Every week, I see patients with breast symptoms or disease who have had imaging across multiple providers while trying to get answers.
Their care has often been spread across different locations, systems, and time points. By the time they reach a breast clinic or specialist, they are understandably anxious, and sometimes still without clear resolution.
This isn't a reflection of individual providers or institutions — many deliver excellent care. Rather, it reflects how breast imaging services are currently structured and connected in Australia.

A system that doesn't quite support the work
Breast imaging is complex. It is not simply about interpreting images. It involves correlation with prior studies, clinical context, procedures, and often multidisciplinary discussion. It requires time, focus, and experience.

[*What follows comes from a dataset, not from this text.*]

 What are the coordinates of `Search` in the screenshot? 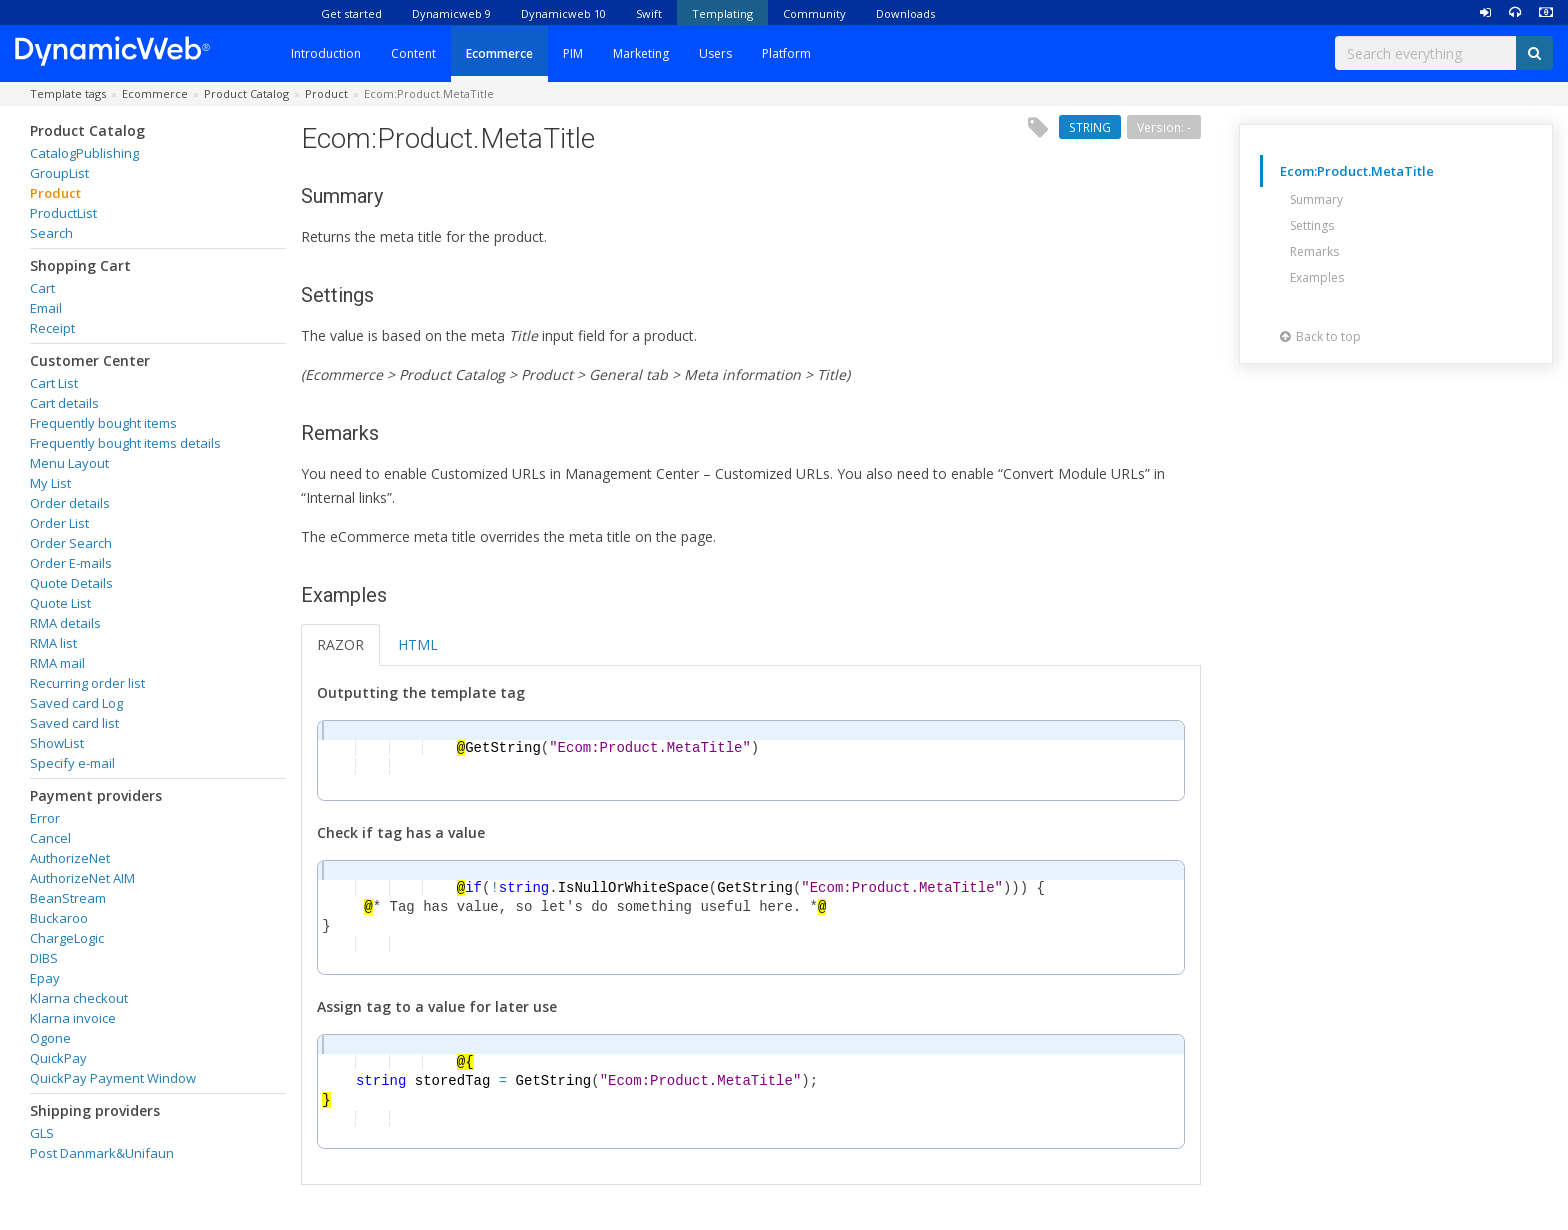 It's located at (51, 233).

However, the way these services are funded does not always reflect that complexity.
The Australian Diagnostic Imaging Association (ADIA) has highlighted that radiology funding has not kept pace with increasing demand and system complexity, with costs to patients rising, bulk-billing rates falling, and access to services becoming more challenging.
Women's imaging has been identified as an area of longstanding and critical underfunding, with direct impacts on access, workforce sustainability, and service availability. Recent industry submissions highlight that patients may wait weeks to months for time-critical imaging, and that fewer radiologists are choosing to subspecialise in breast imaging.

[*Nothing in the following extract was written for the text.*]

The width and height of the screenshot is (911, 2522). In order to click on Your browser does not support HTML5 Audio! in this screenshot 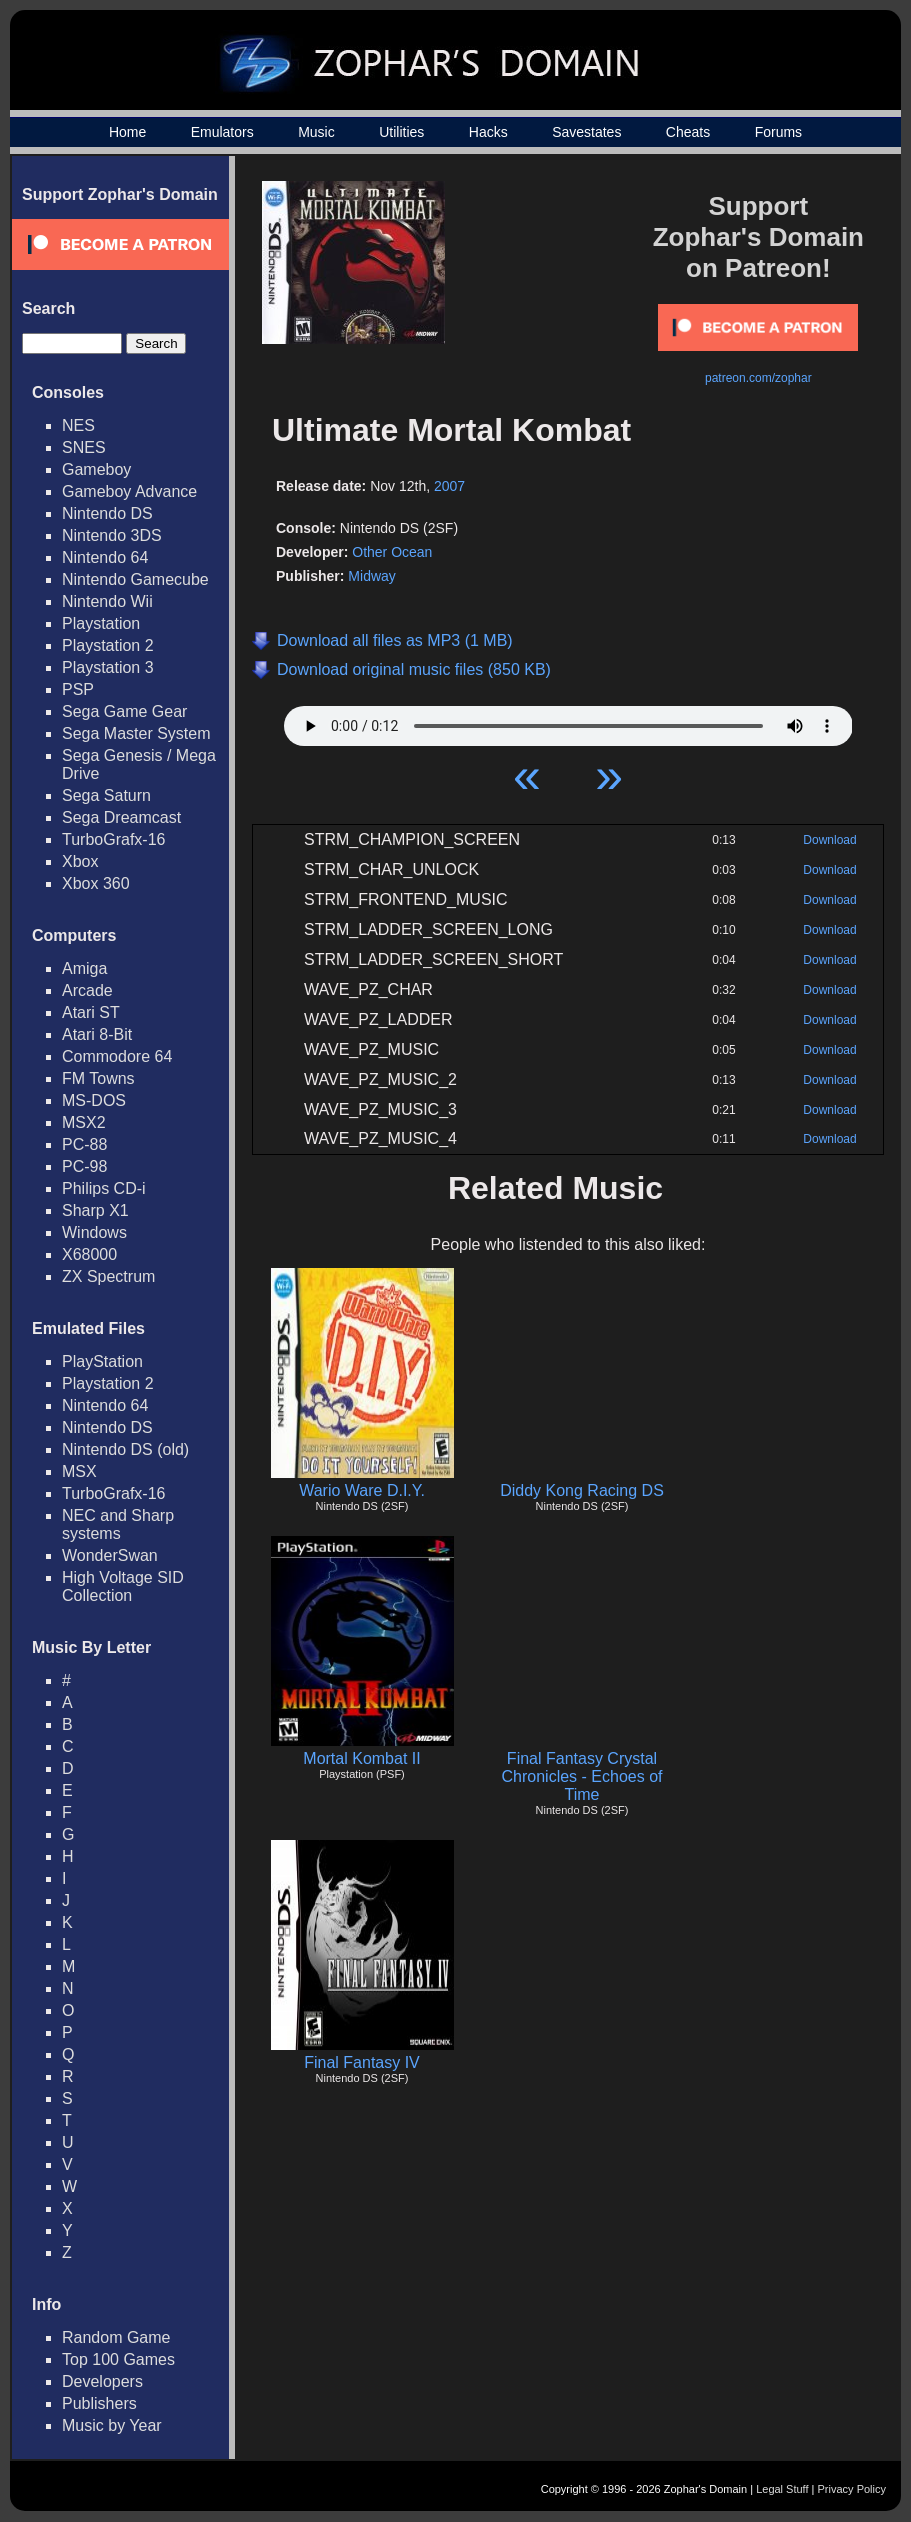, I will do `click(568, 721)`.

A workforce under pressure
Breast imaging is a subspecialty that demands a great deal from those who practise it. It is cognitively demanding, carries significant responsibility, and often involves direct patient interaction and procedures.

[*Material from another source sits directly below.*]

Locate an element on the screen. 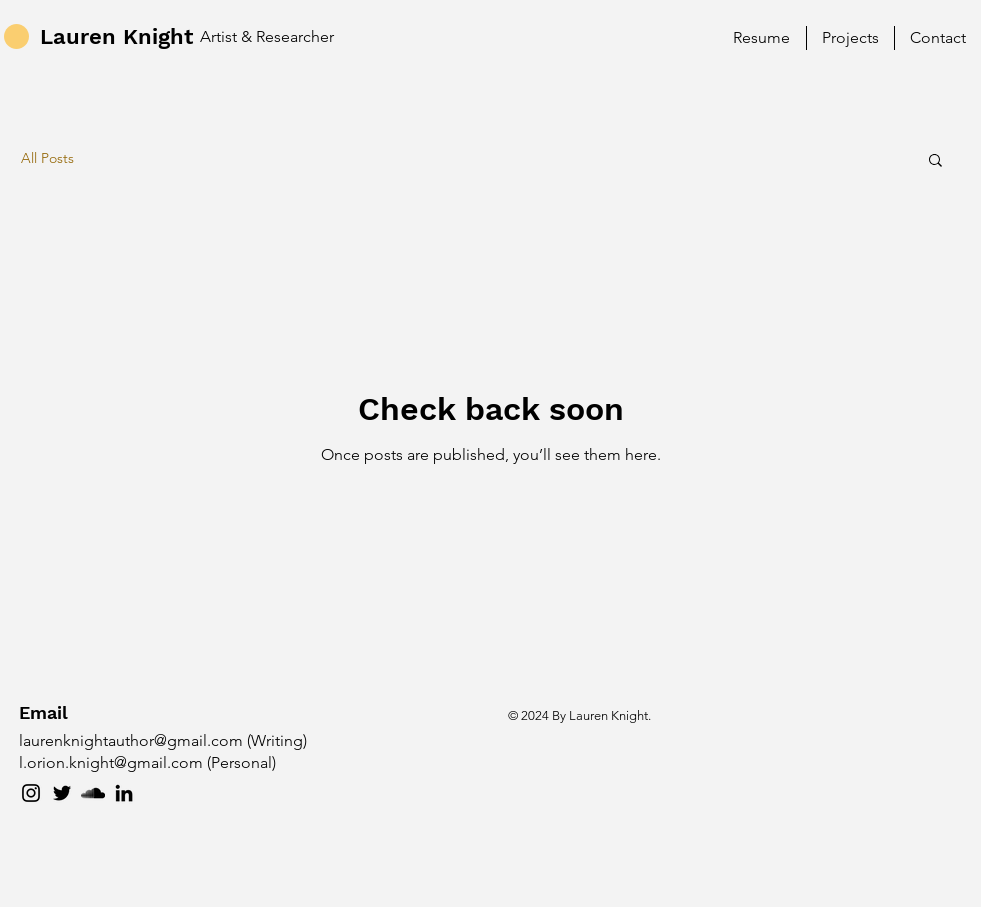 The height and width of the screenshot is (907, 981). Artist & Researcher is located at coordinates (267, 36).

Despite this, it is not always financially competitive with other areas of radiology.
Workforce data highlights ongoing shortages, particularly outside metropolitan areas, alongside increasing workload pressures. At the same time, fewer radiologists are choosing to subspecialise in breast imaging.
This creates a mismatch between demand and available expertise — one that is likely to become more pronounced over time.
Why experience matters
In clinical practice, breast imaging relies heavily on experience. Recognising subtle patterns, understanding normal variation, and knowing when something does not quite fit are skills developed over time.
Research suggests that radiologists with dedicated breast imaging training demonstrate improved sensitivity and overall diagnostic accuracy in screening mammography.
This does not diminish the important role of general radiologists. However, it does highlight the value of subspecialisation in supporting high-quality care.
Access and fragmentation
Access challenges are often associated with geography, particularly in regional and rural areas. However, even within metropolitan settings, patients can experience delays when care is fragmented.
Distributed reporting models within screening programs have demonstrated that it is possible to maintain diagnostic quality while improving timeliness.
The opportunity is to extend these principles more broadly and apply them in a way that supports both patients and clinicians.
A more connected model
The current model can be quite siloed, with imaging performed in multiple locations and prior studies not always readily accessible.
A more sustainable approach is likely to be hybrid — combining local, in-person care with distributed subspecialist reporting and connected systems that allow access to a patient's full imaging history.
This is not about replacing existing services, but about supporting them to work more effectively together.
Why this matters to us
At Canberra Breast, this is something we have spent a great deal of time thinking about — not only as a service model, but as a clinical challenge.
We see an opportunity to support subspecialist breast radiology, improve access to timely, high-quality reporting, and contribute to a more connected breast imaging network.
Our aim is to complement existing services and help create a more coordinated, efficient, and accessible system for patients and clinicians alike.
References
- Australian Diagnostic Imaging Association. Federal Budget Submission 2026–27. Canberra: ADIA; 2026.
- Australian Government Department of Health and Aged Care. Review of Medicare-funded diagnostic breast imaging services: public consultation paper. Canberra: Commonwealth of Australia; 2023.
- Royal Australian and New Zealand College of Radiologists. 2020 workforce census report. Sydney: RANZCR; 2020.
- Elmore JG, Wells CK, Lee CH, Howard DH, Feinstein AR. Variability in interpretive performance at screening mammography and the role of radiologist characteristics. Radiology. 2009;253(3):641–51.
- Johnston K, O'Connell D, et al. Client perceptions of the BreastScreen Australia remote radiology assessment model. J Med Imaging Radiat Oncol. 2021.